Google Labs is back, but this time around, it’s not a consumer-facing brand delivering a range of experimental products. Instead, it’s the internal name given to a new team at Google created under a reorganization that aims to gather the company’s many innovative projects and long-term bets under one roof. The new group will be led by Clay Bavor, a veteran Googler and VP whose most recent role has seen him leading the company’s forward-looking efforts in virtual and augmented reality, including its cutting-edge holographic videoconferencing project known as Project Starline.
Bavor will lead the new organization that will contain Google’s existing AR and VR efforts, its futuristic Starline, its in-house incubator called Area 120, as well as any other “high-potential, long-term” projects. He will report directly to Google CEO Sundar Pichai.

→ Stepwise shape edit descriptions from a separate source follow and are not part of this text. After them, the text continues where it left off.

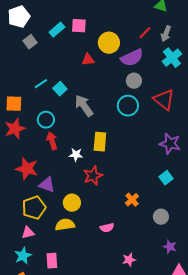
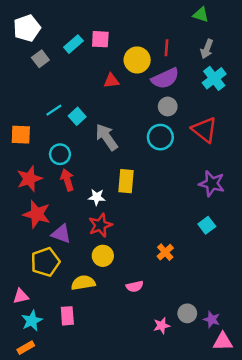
red line: (145, 33) -> (166, 48), moved, turned -40
red star: (15, 129) -> (29, 179), moved
red star: (93, 176) -> (100, 225), moved
yellow circle: (72, 203) -> (103, 256), moved
gray circle: (161, 217) -> (187, 313), moved
pink triangle: (28, 233) -> (21, 296), moved
purple star: (170, 247) -> (212, 319), moved
pink rectangle: (52, 261) -> (67, 316), moved

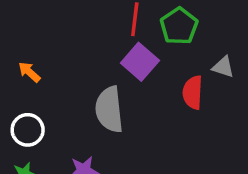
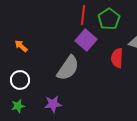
gray semicircle: (109, 109) -> (68, 68), turned -140

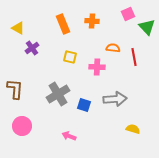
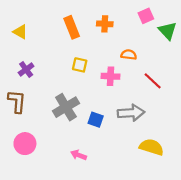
purple cross: (32, 48) -> (26, 69), moved
red line: (134, 57) -> (153, 81), moved, turned -36
yellow semicircle: (133, 129) -> (152, 147), size x1.5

Launched in 2016, Area 120 was envisioned as a way to better retain entrepreneurial-minded talent at Google, while giving teams the ability to test out new ideas while still having access to Google’s data, products, and resources.
Over the years, the organization has cranked out a number of successful projects and exits, including the HTML5 gaming platform for emerging markets called GameSnacks, now integrated with Google Chrome in some countries; the technical interview platform Byteboard, a rare external spinout; an AirTable rival called Tables which exited to Google Cloud; an A.I.-powered conversational ads platform AdLingo, which also exited to Cloud; video platforms Tangi and Shoploop, which exited to Google Search and Shopping, respectively; and the web-based travel app Touring Bird, which exited to Commerce, among others.
Currently, Area 120 is incubating projects like the workplace video platform ThreadIt, spectrum marketplace Orion, document scanner Stack, and more. At any given time, it has around 20 projects underway, though not all of them are made public.
However, under the prior organizational structure, Area 120 was three layers deep in terms of reporting to Google CEO Sundar Pichai — even though Pichai himself had to sign off on its every exit. The group was also housed amid a potpourri of groups reporting to Don Harrison, President of Global Partnerships and Corporate Development. With the reorganization, Area 120 will be relocated alongside other innovative projects, potentially gaining the participating teams and their efforts increased visibility.
Though Google is only using the branding “Labs” internally to have something to call its new group, the name it selected has a rich history at the company. Hardly a boring choice, the “Google Labs” brand was associated in the past with Google’s public-facing experiments that often moved from beta into general availability.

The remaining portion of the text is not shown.